Prompt:
Tell me, please, how many lines in the records below include the word "Dalørski". Give no more than the number.

[Saved data entries]
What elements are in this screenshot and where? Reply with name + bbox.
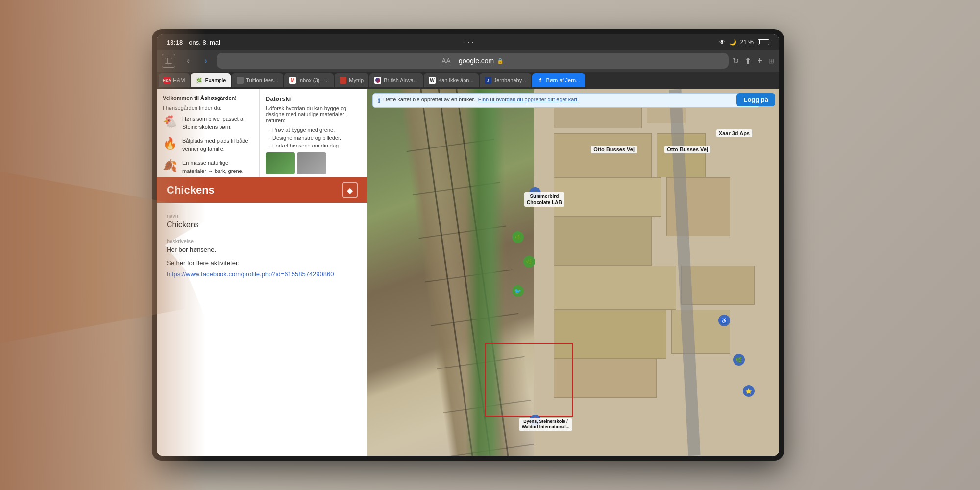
facebook-link[interactable]: https://www.facebook.com/profile.php?id=… [167,270,334,278]
wiki-favicon: W [429,77,436,84]
page-right-column: Dalørski Udforsk hvordan du kan bygge og… [260,89,368,177]
eye-icon: 👁 [719,39,725,46]
tablet-screen: 13:18 ons. 8. mai ··· 👁 🌙 21 % [157,34,779,456]
tab-example-label: Example [205,77,226,83]
xaar-label: Xaar 3d Aps [716,129,752,137]
activity-text: Se her for flere aktiviteter: [167,259,358,267]
jernbaneby-favicon: J [485,77,491,84]
summerbird-label: SummerbirdChocolate LAB [524,192,564,207]
browser-actions: ↻ ⬆ + ⊞ [733,56,774,66]
tuition-favicon [237,77,244,84]
battery-level: 21 % [740,39,754,46]
browser-chrome: ‹ › AA google.com 🔒 ↻ ⬆ + ⊞ [157,50,779,72]
status-right: 👁 🌙 21 % [719,39,769,46]
map-pin-7[interactable]: ⭐ [743,385,755,397]
status-dots: ··· [464,37,475,48]
map-pin-5[interactable]: ♿ [718,315,730,326]
mytrip-favicon [340,77,346,84]
info-banner-link[interactable]: Finn ut hvordan du oppretter ditt eget k… [478,97,579,102]
share-button[interactable]: ⬆ [745,56,751,66]
right-item-2: → Designe mønstre og billeder. [266,135,362,141]
url-bar[interactable]: AA google.com 🔒 [217,53,729,69]
map-pin-2[interactable]: 🌿 [512,231,524,243]
tab-mytrip-label: Mytrip [349,77,364,83]
chickens-nav-icon[interactable]: ◆ [342,182,358,198]
info-banner: ℹ Dette kartet ble opprettet av en bruke… [372,93,760,108]
tab-mytrip[interactable]: Mytrip [335,74,368,87]
tab-jernbaneby-label: Jernbaneby... [494,77,526,83]
tab-wiki-label: Kan ikke åpn... [438,77,474,83]
thumbnail-1 [266,152,295,174]
map-pin-6[interactable]: 🌿 [733,354,745,366]
right-title: Dalørski [266,95,362,102]
right-item-1: → Prøv at bygge med grene. [266,127,362,133]
byens-label: Byens, Steinerskole /Waldorf Internation… [519,418,572,431]
login-button[interactable]: Logg på [736,93,775,106]
status-bar: 13:18 ons. 8. mai ··· 👁 🌙 21 % [157,34,779,50]
map-pin-3[interactable]: 🌿 [523,256,535,268]
tab-grid-button[interactable]: ⊞ [768,57,774,65]
tab-tuition[interactable]: Tuition fees... [232,74,283,87]
url-text: google.com [459,57,494,65]
tab-jernbaneby[interactable]: J Jernbaneby... [480,74,531,87]
tab-ba[interactable]: British Airwa... [369,74,423,87]
tab-born[interactable]: f Børn af Jern... [532,74,586,87]
otto1-label: Otto Busses Vej [664,146,710,153]
tablet-device: 13:18 ons. 8. mai ··· 👁 🌙 21 % [152,29,784,461]
desc-label: beskrivelse [167,238,358,244]
map-pin-4[interactable]: 🐦 [512,285,524,297]
born-favicon: f [537,77,544,84]
tab-gmail[interactable]: M Inbox (3) - ... [284,74,334,87]
reader-mode-button[interactable]: AA [441,57,451,65]
info-banner-text: Dette kartet ble opprettet av en bruker. [383,97,475,102]
thumbnail-2 [297,152,326,174]
moon-icon: 🌙 [729,39,736,46]
info-icon: ℹ [378,97,380,104]
map-background: 🎵 🌿 🌿 🐦 ♿ 🌿 ⭐ 📍 Xaar 3d Aps Otto Busses … [368,89,779,456]
tab-tuition-label: Tuition fees... [246,77,278,83]
reload-button[interactable]: ↻ [733,56,739,66]
thumbnail-row [266,152,362,174]
tab-ba-label: British Airwa... [384,77,418,83]
right-item-3: → Fortæl hønsene om din dag. [266,143,362,148]
ba-favicon [374,77,381,84]
tabs-bar: H&M H&M 🌿 Example Tuition fees... M Inbo… [157,72,779,89]
otto2-label: Otto Busses Vej [591,146,637,153]
tab-wiki[interactable]: W Kan ikke åpn... [424,74,479,87]
content-area: Velkommen til Åshøsgården! I hønsegården… [157,89,779,456]
red-boundary [485,343,573,416]
right-intro: Udforsk hvordan du kan bygge og designe … [266,105,362,123]
gmail-favicon: M [289,77,296,84]
map-section: 🎵 🌿 🌿 🐦 ♿ 🌿 ⭐ 📍 Xaar 3d Aps Otto Busses … [368,89,779,456]
lock-icon: 🔒 [497,58,504,64]
new-tab-button[interactable]: + [757,56,762,66]
tab-gmail-label: Inbox (3) - ... [298,77,329,83]
desc-value: Her bor hønsene. [167,246,358,253]
tab-born-label: Børn af Jern... [546,77,581,83]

Answer for the task:
2